The early flow of data from China is pointing to a very strong March quarter for the economy.
Already March car sales look solid, and a report on the Xinhua newsagency website over the weekend revealed the well-leaked fact that China had a trade deficit for March of $US7.3 billion, the first in six years.
Imports of iron ore, copper and aluminium were also very high (see the next story).
The reports go some way to confirming forecasts that Chinese growth was running at 12% (annual) in the March quarter and will continue at that rate for much, if not all, of the current quarter.
China’s exports rose 24.3% to $US112.11 billion in March, while the imports surged 66% year-on-year to $US119.35 billion, resulting in a trade deficit of $US7.24 billion.
The imports figures were skewed by the slump in imports in March 2009 because of the fall in world prices for commodities such as oil, coal and iron ore, and the fall created by the global slump.
Another distorting factor was the surging pace of activity in the economy last month as companies topped up raw material stocks after the Lunar New Year holidays in February.
And, even after accounting for that and the sluggish nature of March 2009, there was a genuine surge in imports in March, thanks mostly to high levels (volume and price) of imports of oil, raw materials (higher prices for coal, iron ore, oil, copper, nickel) and cars.

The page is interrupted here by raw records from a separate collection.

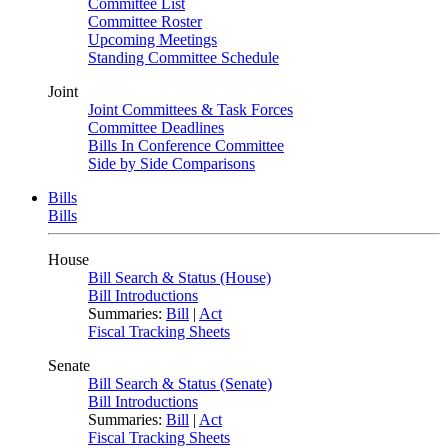
Committee List
Committee Roster
Upcoming Meetings
Standing Committee Schedule
Joint
Joint Committees & Task Forces
Committee Deadlines
Bills In Conference Committee
Side by Side Comparisons
Bills
Bills
House
Bill Search & Status (House)
Bill Introductions
Summaries:
Bill
|
Act
Fiscal Tracking Sheets
Senate
Bill Search & Status (Senate)
Bill Introductions
Summaries:
Bill
|
Act
Fiscal Tracking Sheets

The real recovery in imports in 2009 didn’t really start showing up until the second half of 2009 as China’s stimulus spending and lending book started kicking in.
The deficit, which was the first since April 2004, came after Chinese government officials hinted in recent weeks that China likely imported more than it sold abroad in March.
Despite the March deficit, China’s trade surplus in the first quarter totalled $US14.49 billion, down 7.7% from the first quarter of 2009 which was depressed by the impact of the global recession and very bitter snowstorms.
The deficit is not likely to recur all that often and news of its timing should be seen against the continuing argument with the US over the value of the Yuan.
Chinese government officials used the news to make the point that the value of the Yuan had nothing to do with the surge in imports or the trade deficit.
Car sales in March climbed 55.8% from a year earlier to about 1.74 million units in March.
China’s Association of Automobile Manufacturers said the March sales figure means first quarter sales reached 4.61 million units, up 71.8% year-on-year.
Passenger car sales rose 63.2% to more than 1.26 million units in March, bringing the quarterly sales figure to more than 3.52 million units, up 76.3%.
The Association also said China produced more than 1.73 million cars in March, up 57.7% year-on-year, taking the first-quarter’s output to 4.55 million units, an increase of 77% from the March quarter of 2009.
Much of that increase was driven by favourable tax changes last year (now reversed) and easier credit.
The industry expects this rapid rate of growth to ease in coming months and predicts sales will be up 25% by the end of the year on 2009’s record.
A lot of other products will experience a similar slowing in growth, but the size of the totals will be enormous.
China’s 2010 car sales figures could top 16 million and go close to 17 million.
There are an estimated 192 million cars in China; that will rise to more than 200 million by the end of the year.